$$\sum_{k_1 + \cdots +k_m =n} \frac{n!}{k_1!\cdots k_m!}. (k_1 + 1).(k_2 + 1)\cdots(k_m + 1) $$
We are given N = M - 2
I read about Multinomial Theorem, this one looks similar to it, are there any ways to calculate this in a easier way. Can this be further generalised?
Hint
The multinomial theorem states $$ (x_1+x_2+\dots+x_m)^n=\sum_{k_1+\dots+k_m=n}\frac{n!}{k_1!\cdots k_m!}x_1^{k_1}\cdots x_m^{k_m} $$ Multiply both sides by $x_1x_2\cdots x_m$: $$ x_1x_2\cdots x_m(x_1+x_2+\dots+x_m)^n=\sum_{k_1+\dots+k_m=n}\frac{n!}{k_1!\cdots k_m!}x_1^{k_1+1}\cdots x_m^{k_m+1} $$ Now, partial differentiate both sides with respect to $x_1$. Note that the $x_1^{k_1+1}$ on the right is replaced with $(k_1+1)x_1^{k_1}$; we have a $k_1+1$ now, which is what you want. Therefore, you should partial differentiate with respect to all the other variables as well. After plugging in $x_1=x_2=\dots=x_m=1$, the RHS is then exactly what you want. All the remains is to compute what the partial differentiating does to the LHS, which will probability get a little messy but should be OK.

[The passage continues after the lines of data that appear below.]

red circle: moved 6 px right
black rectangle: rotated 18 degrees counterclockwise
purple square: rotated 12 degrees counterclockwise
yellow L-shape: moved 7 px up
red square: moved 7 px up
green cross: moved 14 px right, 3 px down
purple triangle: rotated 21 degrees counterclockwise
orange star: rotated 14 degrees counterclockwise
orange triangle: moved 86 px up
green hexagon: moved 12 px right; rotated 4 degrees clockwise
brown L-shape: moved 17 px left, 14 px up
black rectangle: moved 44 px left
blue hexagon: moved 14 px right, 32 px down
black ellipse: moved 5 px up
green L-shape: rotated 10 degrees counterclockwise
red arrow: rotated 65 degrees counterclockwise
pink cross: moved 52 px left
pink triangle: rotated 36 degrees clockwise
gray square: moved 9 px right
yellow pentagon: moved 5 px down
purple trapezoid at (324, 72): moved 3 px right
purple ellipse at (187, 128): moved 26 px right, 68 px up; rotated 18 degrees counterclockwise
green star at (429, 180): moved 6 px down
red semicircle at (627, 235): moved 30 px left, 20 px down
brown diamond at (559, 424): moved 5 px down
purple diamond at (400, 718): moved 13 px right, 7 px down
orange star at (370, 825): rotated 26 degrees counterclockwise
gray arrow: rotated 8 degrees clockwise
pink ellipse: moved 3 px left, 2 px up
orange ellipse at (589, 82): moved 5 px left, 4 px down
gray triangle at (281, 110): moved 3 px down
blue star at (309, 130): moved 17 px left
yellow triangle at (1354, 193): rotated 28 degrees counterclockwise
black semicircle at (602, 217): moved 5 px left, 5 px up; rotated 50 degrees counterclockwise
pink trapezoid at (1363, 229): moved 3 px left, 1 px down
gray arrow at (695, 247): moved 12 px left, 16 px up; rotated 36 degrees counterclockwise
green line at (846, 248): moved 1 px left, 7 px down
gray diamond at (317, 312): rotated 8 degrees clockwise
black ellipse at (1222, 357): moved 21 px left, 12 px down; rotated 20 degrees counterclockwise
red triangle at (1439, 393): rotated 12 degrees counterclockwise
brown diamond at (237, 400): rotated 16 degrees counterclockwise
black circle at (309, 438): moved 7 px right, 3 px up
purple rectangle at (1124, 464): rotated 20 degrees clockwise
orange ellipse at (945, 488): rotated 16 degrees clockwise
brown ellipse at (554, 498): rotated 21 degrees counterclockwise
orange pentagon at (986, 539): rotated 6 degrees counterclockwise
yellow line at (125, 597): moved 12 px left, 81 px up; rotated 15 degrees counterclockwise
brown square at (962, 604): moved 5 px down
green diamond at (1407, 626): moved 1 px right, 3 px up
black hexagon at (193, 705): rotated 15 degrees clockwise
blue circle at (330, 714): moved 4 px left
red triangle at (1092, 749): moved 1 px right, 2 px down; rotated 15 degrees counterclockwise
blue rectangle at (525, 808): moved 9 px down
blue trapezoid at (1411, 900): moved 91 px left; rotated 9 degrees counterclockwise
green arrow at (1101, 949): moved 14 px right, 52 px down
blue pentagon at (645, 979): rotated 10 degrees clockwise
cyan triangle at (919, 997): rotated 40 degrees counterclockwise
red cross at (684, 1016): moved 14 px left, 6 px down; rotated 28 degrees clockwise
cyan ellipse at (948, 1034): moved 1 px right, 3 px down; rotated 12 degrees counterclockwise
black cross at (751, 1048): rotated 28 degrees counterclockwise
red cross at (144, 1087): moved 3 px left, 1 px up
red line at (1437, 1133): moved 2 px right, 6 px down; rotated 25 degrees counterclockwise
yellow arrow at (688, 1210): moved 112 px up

It appears that the result of the differentiations is $$ \sum_{S\subseteq \{1,2,\dots,m\}}\left(\prod_{i\in S}x_i\right)\binom{n}{|S|}(|S|)!(x_1+\dots+x_m)^{n-|S|} $$ which after substituting one for all variables implies the summation is $$ \sum_{j=0}^m \binom{m}j\binom{n}jj!\cdot m^{n-j}. $$ This is based on seeing a pattern after trying this for $m=2,3$, so you still need to prove that this actually is correct.